Dramatic week in the markets… Currency report 16 AugBy james tweed • Aug 17th, 2010 • Category: Currency
Full transcript :
Thank you for downloading this foreign exchange podcast from CoracleOnline.com, professional development specialists, in association with Crossbar fx, for August 16th 2010. This podcast is sponsored by ShipServ, the world’s leading e-marketplace for the buying & selling ship supplies. You can find out more at ShipServ.com.
The US Federal Reserve was at the centre of a dramatic week in the markets last week as it significantly downgraded its outlook for the US economy and thereby heightening fears that the global recovery was losing steam. They maintained their level of quantative easing by re investing some paid-back funds, so effectively keeping the policy from tightening. As a result there was a lot of safe haven buying of Yen and US Dollars. Dollar bonds also did well as the prospect of interest rate hikes are so far away in the US that the small yields on Treasury Bills looks appetising.
Slowing domestic demand in China also spooked the markets. If they are not buying, and the US consumer isn’t either, then economic growth looks difficult to achieve. Worries about peripheral Eurozone economies also returned : Germany may be growing 2.2%, but Spain, Portugal and Greece all registered near zero or contraction. Fears about the bailing out of allied Irish Bank also spooked the markets – so the euro saw weakness while the US Dollar saw safe haven buying. Holding euros now is not being seen as a smart idea in banking circles.

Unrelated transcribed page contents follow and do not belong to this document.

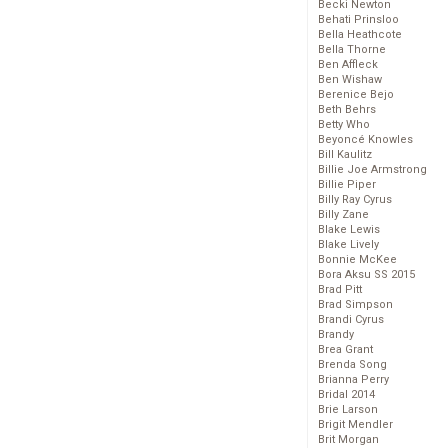
Becki Newton
Behati Prinsloo
Bella Heathcote
Bella Thorne
Ben Affleck
Ben Wishaw
Berenice Bejo
Beth Behrs
Betty Who
Beyoncé Knowles
Bill Kaulitz
Billie Joe Armstrong
Billie Piper
Billy Ray Cyrus
Billy Zane
Blake Lewis
Blake Lively
Bonnie McKee
Bora Aksu SS 2015
Brad Pitt
Brad Simpson
Brandi Cyrus
Brandy
Brea Grant
Brenda Song
Brianna Perry
Bridal 2014
Brie Larson
Brigit Mendler
Brit Morgan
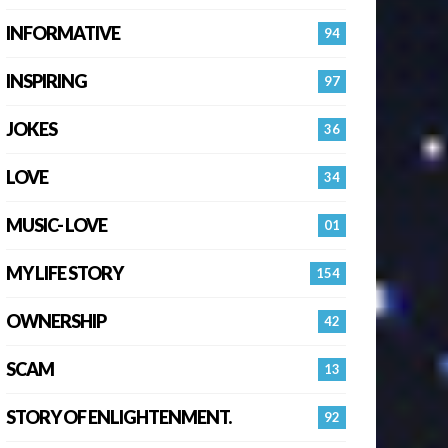
INFORMATIVE
94
INSPIRING
97
JOKES
36
LOVE
34
MUSIC- LOVE
01
MY LIFE STORY
154
OWNERSHIP
42
SCAM
13
STORY OF ENLIGHTENMENT.
92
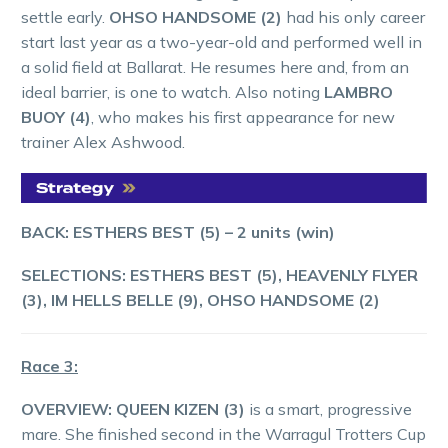
settle early.
OHSO HANDSOME (2)
had his only career
start last year as a two-year-old and performed well in
a solid field at Ballarat. He resumes here and, from an
ideal barrier, is one to watch. Also noting
LAMBRO
BUOY (4)
, who makes his first appearance for new
trainer Alex Ashwood.
BACK: ESTHERS BEST (5) – 2 units (win)
SELECTIONS:
ESTHERS BEST (5), HEAVENLY FLYER
(3), IM HELLS BELLE (9), OHSO HANDSOME (2)
Race 3:
OVERVIEW:
QUEEN KIZEN (3)
is a smart, progressive
mare. She finished second in the Warragul Trotters Cup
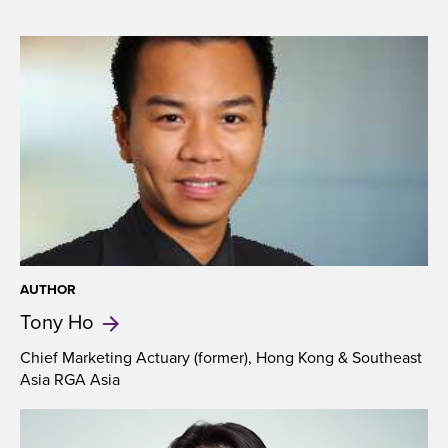
AUTHOR
Tony
Ho
Chief Marketing Actuary (former), Hong Kong & Southeast
Asia RGA Asia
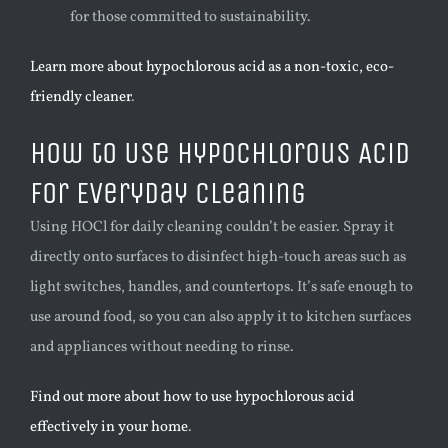
for those committed to sustainability.
Learn more about hypochlorous acid as a non-toxic, eco-
friendly cleaner
.
How to Use Hypochlorous Acid
for Everyday Cleaning
Using HOCl for daily cleaning couldn’t be easier. Spray it
directly onto surfaces to disinfect high-touch areas such as
light switches, handles, and countertops. It’s safe enough to
use around food, so you can also apply it to kitchen surfaces
and appliances without needing to rinse.
Find out more about how to use hypochlorous acid
effectively in your home
.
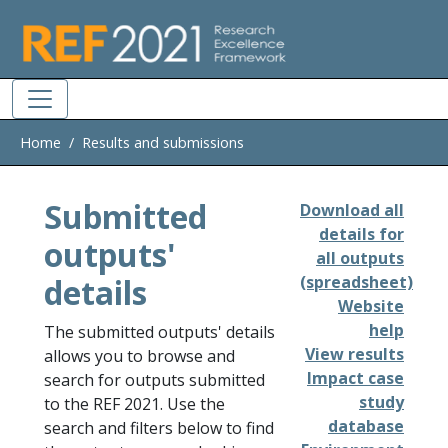
Skip to main
Home
Results and submissions
Submitted
Download all
details for
outputs'
all outputs
details
(spreadsheet)
Website
help
The submitted outputs' details
View results
allows you to browse and
Impact case
search for outputs submitted
study
to the REF 2021. Use the
database
search and filters below to find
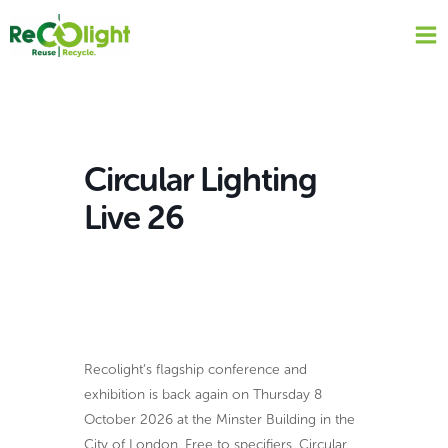
Skip
to
content
Circular Lighting
Live 26
Recolight’s flagship conference and
exhibition is back again on Thursday 8
October 2026 at the Minster Building in the
City of London. Free to specifiers, Circular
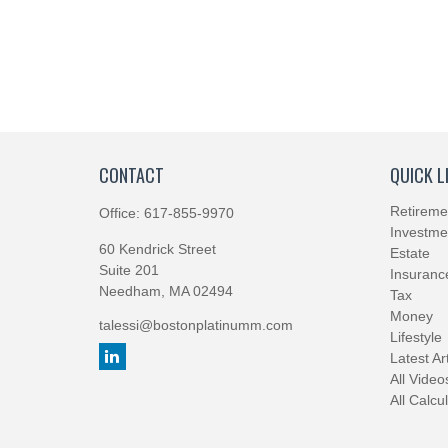
CONTACT
QUICK L
Retireme
Office:
617-855-9970
Investme
60 Kendrick Street
Estate
Suite 201
Insuranc
Needham,
MA
02494
Tax
Money
talessi@bostonplatinumm.com
Lifestyle
Latest Ar
All Video
All Calcu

Sterling’s recent progress against the Dollar was halted when the equity markets reacted to the news about the economy and the prospects going forward. In times of uncertainty it still pays to own Dollars.

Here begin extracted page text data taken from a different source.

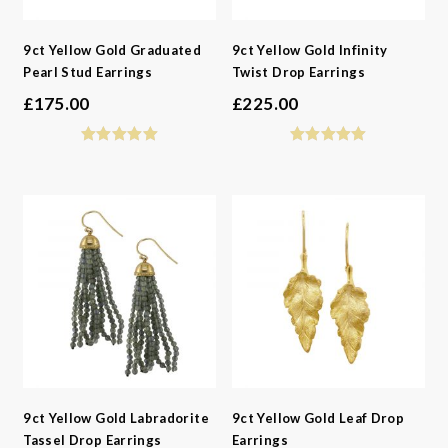
9ct Yellow Gold Graduated
9ct Yellow Gold Infinity
Pearl Stud Earrings
Twist Drop Earrings
£
175.00
£
225.00
9ct Yellow Gold Labradorite
9ct Yellow Gold Leaf Drop
Tassel Drop Earrings
Earrings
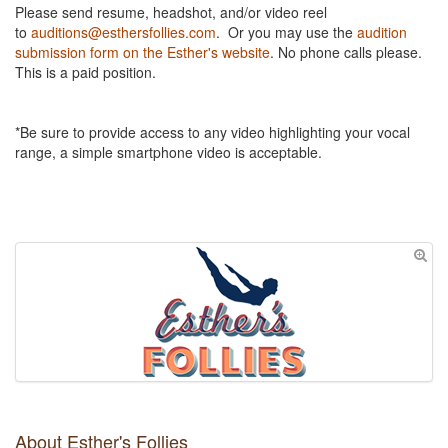
Please send resume, headshot, and/or video reel
to
auditions@esthersfollies.com
. Or you may use the
audition
submission form on the Esther's website
. No phone calls please.
This is a paid position.
*Be sure to provide access to any video highlighting your vocal
range, a simple smartphone video is acceptable.
About Esther's Follies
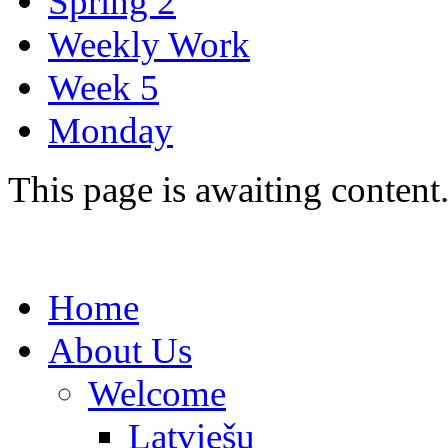
Spring 2
Weekly Work
Week 5
Monday
This page is awaiting content
Home
About Us
Welcome
Latviešu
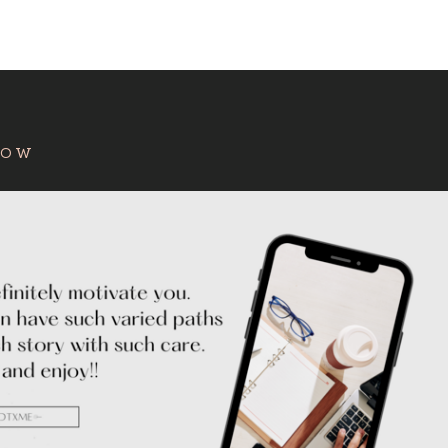
:
HOW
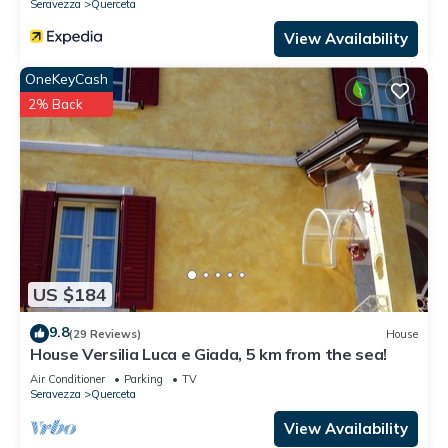
Seravezza
Querceta
View Availability
OneKeyCash
2% Back
US $184
9.8
(29 Reviews)
House
House Versilia Luca e Giada, 5 km from the sea!
Air Conditioner
Parking
TV
Seravezza
Querceta
View Availability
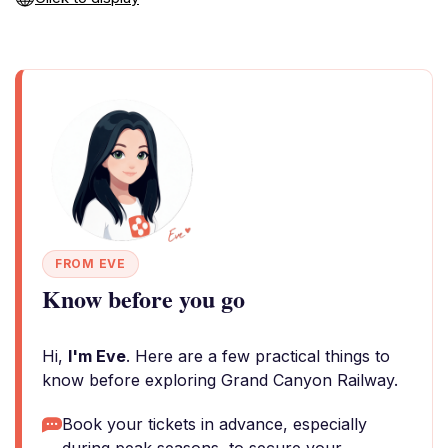
FROM EVE
Know before you go
Hi,
I'm Eve
. Here are a few practical things to
know before exploring Grand Canyon Railway.
Book your tickets in advance, especially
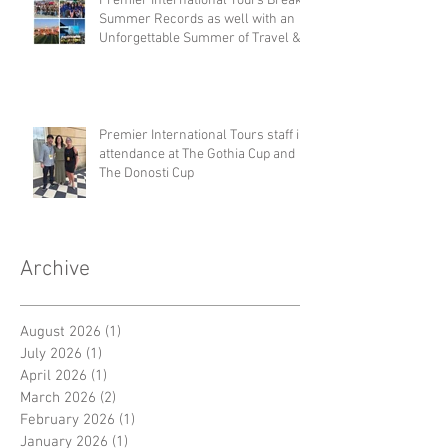
Premier International Tours Breaks
Summer Records as well with an
Unforgettable Summer of Travel &
Competition
Premier International Tours staff in
attendance at The Gothia Cup and
The Donosti Cup
Archive
August 2026
(1)
1 post
July 2026
(1)
1 post
April 2026
(1)
1 post
March 2026
(2)
2 posts
February 2026
(1)
1 post
January 2026
(1)
1 post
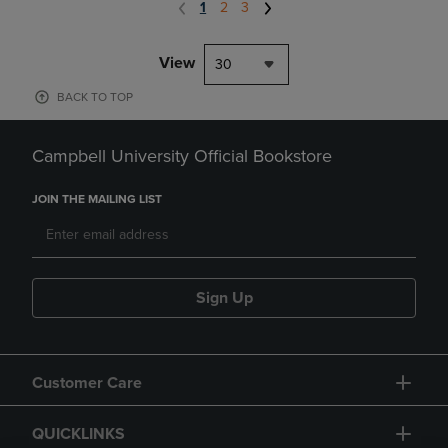
1
2
3
View
30
BACK TO TOP
Campbell University Official Bookstore
JOIN THE MAILING LIST
Sign Up
Customer Care
QUICKLINKS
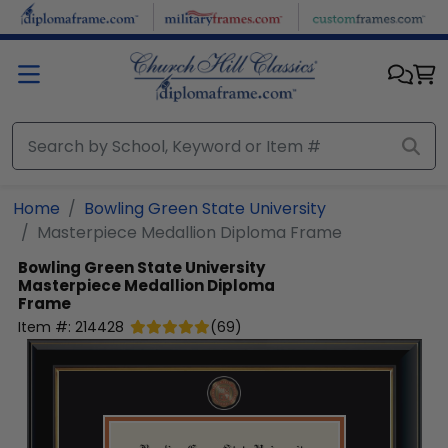
Skip to main content
Home
Bowling Green State University
Masterpiece Medallion Diploma Frame
Bowling Green State University
Masterpiece Medallion Diploma
Frame
Item #:
214428
(
69
)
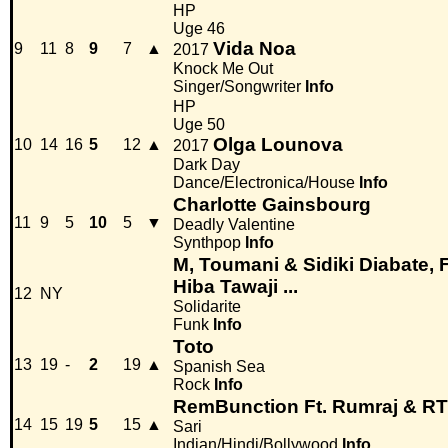
HP
Uge 46
Vida Noa
9
11
8
9
7
▲
2017
Knock Me Out
Singer/Songwriter
Info
HP
Uge 50
Olga Lounova
10
14
16
5
12
▲
2017
Dark Day
Dance/Electronica/House
Info
Charlotte Gainsbourg
11
9
5
10
5
▼
Deadly Valentine
Synthpop
Info
M, Toumani & Sidiki Diabate, 
Hiba Tawaji ...
12
NY
Solidarite
Funk
Info
Toto
13
19
-
2
19
▲
Spanish Sea
Rock
Info
RemBunction Ft. Rumraj & R
14
15
19
5
15
▲
Sari
Indian/Hindi/Bollywood
Info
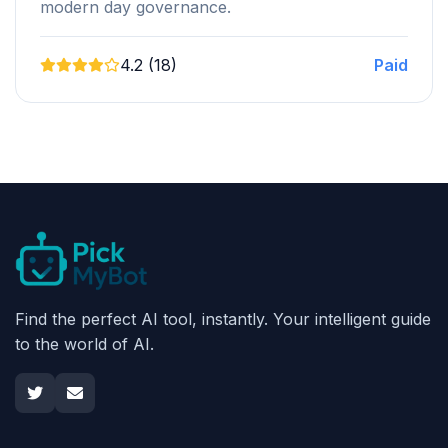
modern day governance.
4.2 (18)
Paid
Find the perfect AI tool, instantly. Your intelligent guide
to the world of AI.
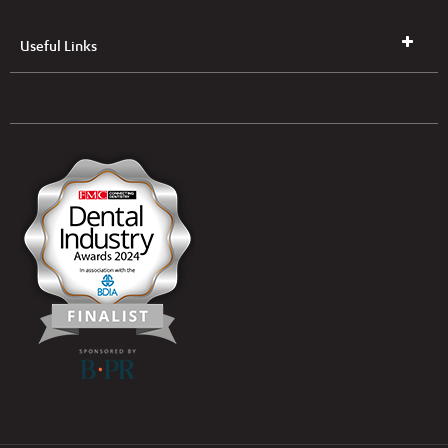
Useful Links
UK & NI Brochures & Pricelists
ROI Brochures & Pricelists
Open an Account
Book Collection
(Free of Charge)
News
Modern Dental Care Foundation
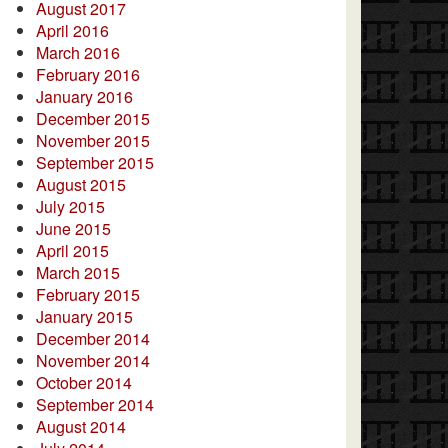
August 2017
April 2016
March 2016
February 2016
January 2016
December 2015
November 2015
September 2015
August 2015
July 2015
June 2015
April 2015
March 2015
February 2015
January 2015
December 2014
November 2014
October 2014
September 2014
August 2014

So, where next for Sterling? Most forecasters think weakness is on the cards again when the cuts due in October are announced, that job losses are expected to rise and that growth shows no sign of appearing and that quantative easing may be extended. As always there are those who think sterling should strengthen against the euro based on the “they are worse than us” argument (which does seem valid) and that sterling will do well against the Dollar once we begin putting up interest rates, but as that seems unlikely until 2011 the uncertainty continues and Sterling adjusts as each new headline grabs hold.